La entronización nacional de la "criollada" y sus síntomas (I)


Hace algunos días Rafael Fernández escribía en este medio, inspirado por Magaly Medina y Luciana León sobre el problema que los peruanos tenemos con la ley y el modo en que “escenificamos” las fisuras sociales. Los medios de prensa hicieron de ambos casos un espectáculo que intentaba ante todo, vender. Una vez Magaly y Luciana convertidas en penosas divas de los medios, terminaron por ser incorporadas en esa “arena pública” que son los programas de humor, bajo la mordaz apropiación y reelaboración de Carlos Álvarez o bajo el cinismo de Jaime Baily.

Estos “escándalos” nos hacen ver que con la masificación de los televidentes, la simplificación de la cultura local y la banalización galopante de la ley y de los principios de respeto al prójimo, el vaivén político de la escena local termina por seguir un circuito previsible: 1) Desatino político, 2) Circulación de la noticia por los medios masivos, 3) Sobredimensión de los “síntomas” y sus “efectos políticos”, 4) Transformación en producto humorístico por el que 5) se banaliza el “mal radical” del problema y se repite el círculo vicioso, pues dicho “mal” termina por no verse. Se le niega.

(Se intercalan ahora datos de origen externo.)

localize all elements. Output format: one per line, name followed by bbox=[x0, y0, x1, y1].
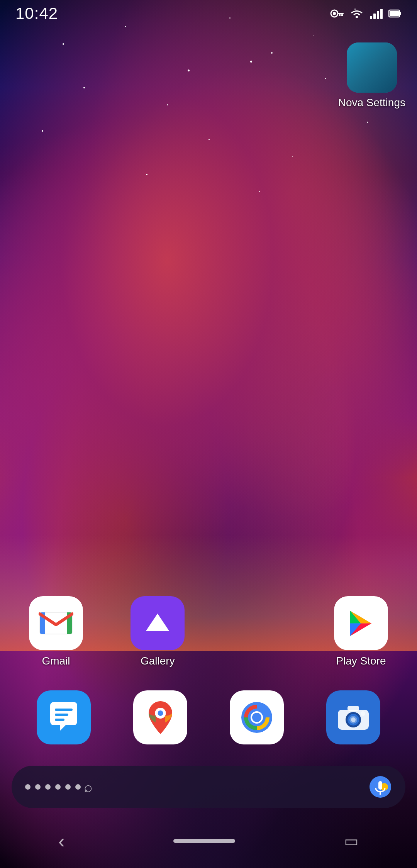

Hace algunos meses, Martín Tanaka y Jorge Bruce lanzaron un debate a partir de sus posiciones acerca del racismo. Para Bruce el racismo reflejaría graves grietas de disociación en el proceso de reconocimiento del individuo dando como resultado fracturas sociales. Tanaka, por su parte, intentaba rescatar los valores de la cada vez mayor participación de aquellos actores que antes de la reforma de Velasco, eran simplemente transparentes, inexistentes. Saco a relucir este debate intelectual porque creo que también refleja lo que quiero ahora poner sobre el tapete: en el Perú estamos viviendo una etapa transicional en el que los síntomas sociales (y políticos, en consecuencia) están reflejando con pasmosa crudeza, que el cuerpo social que constituimos los peruanos, tiene en su raíz algo así como una constitución fallida. Pero ¡bendito sea el síntoma que nos hace conscientes del mal! –dirían Freud y San Agustín desde distintas perspectivas-: Creo entender esto en el análisis de Tanaka; en efecto, estos síntomas nos reflejan problemas que pueden ser posibilidades pero de otro lado, tampoco podemos dejar de ver que existe un “mal” que hay que detectar para erradicar.

Algo similar sucede con los casos de Magaly, Rómulo y su hija Luciana, la familia Tudela en pleno, los futbolistas de turno, Laura Bozzo, etc. Unos nos quedamos pasmados con los escándalos políticos de turno; otros reímos con las parodias de estos mismos escándalos; otros nos erigimos en Catón o Cicerón criollos para levantar arengas contra la inmoralidad y la corrupción; en fin, otros –desafortunadamente, muchos colegas del mundo académico- los transforman en materia suficientemente exótica como para hacer un artículo que leerá un círculo de proporciones ridículamente restringidas en comparación a la abrumadoramente masiva lectoría de El Trome. Como si estos “síntomas” de un deterioro nos diesen la ocasión de un mórbido placer.

Caricaturas de Carlín, publicadas diariamente en La República.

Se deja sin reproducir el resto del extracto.